Instructions for the task ▸ Below are records; reproduce exactly the lines from the one that has "all'epoca era il" through the one that has "kermesse. Non sapevo", ends included, and nothing more.

----------

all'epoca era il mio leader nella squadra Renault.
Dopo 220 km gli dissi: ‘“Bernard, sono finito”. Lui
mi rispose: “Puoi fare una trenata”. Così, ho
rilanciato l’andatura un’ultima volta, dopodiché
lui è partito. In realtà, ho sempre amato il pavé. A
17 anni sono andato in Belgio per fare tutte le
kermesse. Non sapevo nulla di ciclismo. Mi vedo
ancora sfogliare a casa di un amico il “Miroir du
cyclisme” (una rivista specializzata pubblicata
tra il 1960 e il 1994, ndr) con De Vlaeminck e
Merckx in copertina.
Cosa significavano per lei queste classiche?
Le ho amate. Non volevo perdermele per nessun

----------

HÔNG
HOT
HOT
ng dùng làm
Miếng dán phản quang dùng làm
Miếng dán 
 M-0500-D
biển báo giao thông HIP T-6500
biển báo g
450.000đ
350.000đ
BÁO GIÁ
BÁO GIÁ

----------

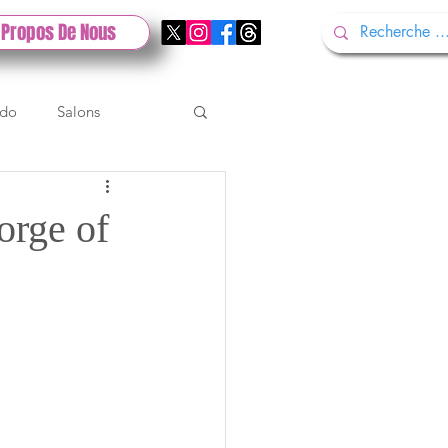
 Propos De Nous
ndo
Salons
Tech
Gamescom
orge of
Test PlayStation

----------

Answer to this exercise ▸
all'epoca era il mio leader nella squadra Renault.
Dopo 220 km gli dissi: ‘“Bernard, sono finito”. Lui
mi rispose: “Puoi fare una trenata”. Così, ho
rilanciato l’andatura un’ultima volta, dopodiché
lui è partito. In realtà, ho sempre amato il pavé. A
17 anni sono andato in Belgio per fare tutte le
kermesse. Non sapevo nulla di ciclismo. Mi vedo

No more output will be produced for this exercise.